I decided to test-drive this thing with “Murderbot”—Martha Wells’ surprise book hits that are now also a series. After hitting the magic button I had to wait 40 seconds while Google’s servers were apparently having an existential crisis, scripting and rendering this audio from scratch.
The result?
A male voice plays interviewer with super short questions, while a female voice does the explaining—always in bite-sized chunks. The back-and-forth makes it sound lively, important, even urgent. But after a while, the trick gets old.
At one point the male voice says: “I’ve read that Murderbot is an analogue for a generation raised on the Internet” with zero attribution. (It’s from some mid-tier take in what’s clearly an SEO-optimized Time.com piece.)
I swear around the 0:50 mark, one of the speakers calls the novella “All Systems Reddit” instead of “Red.” Like, did the AI just… glitch?
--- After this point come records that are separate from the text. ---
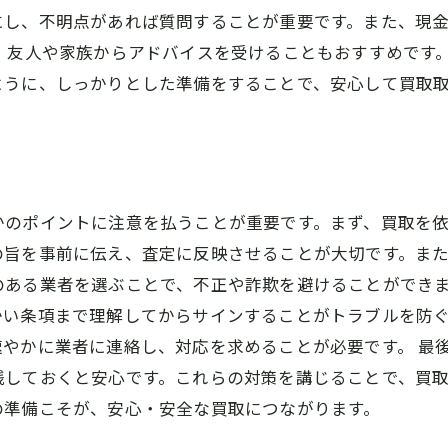
にし、不明点があれば質問することが重要です。また、現
、友人や家族からアドバイスを受けることもおすすめです
ように、しっかりとした準備をすることで、安心して買取
かのポイントに注意を払うことが重要です。まず、買取を
の旨を事前に伝え、査定に反映させることが大切です。ま
のある業者を選ぶことで、不正や詐欺を避けることができま
かい条項まで理解してからサインすることがトラブルを防
やかに業者に連絡し、対応を求めることが必要です。 最
残しておくと安心です。これらの対策を講じることで、買
の準備こそが、安心・安全な買取につながります。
Oh, and they say “delve” twice. Because of course they do.
They do eventually acknowledge their sources—sort of. At the very end of this four-minute audio journey, there’s this: “To learn more, check out the listed sources below.”
We’re still mourning the death of blue underlined links, barely adjusting to AI Overviews, and now the content gets liquefied before our eyes.
If only it had stumbled across that actually good New Yorker piece on Murderbot—the one that doesn’t just name-drop Martha Wells like she’s some random indie author, but actually takes the time to explain what these books are about and why they matter.
A summary can only be as good as its sources.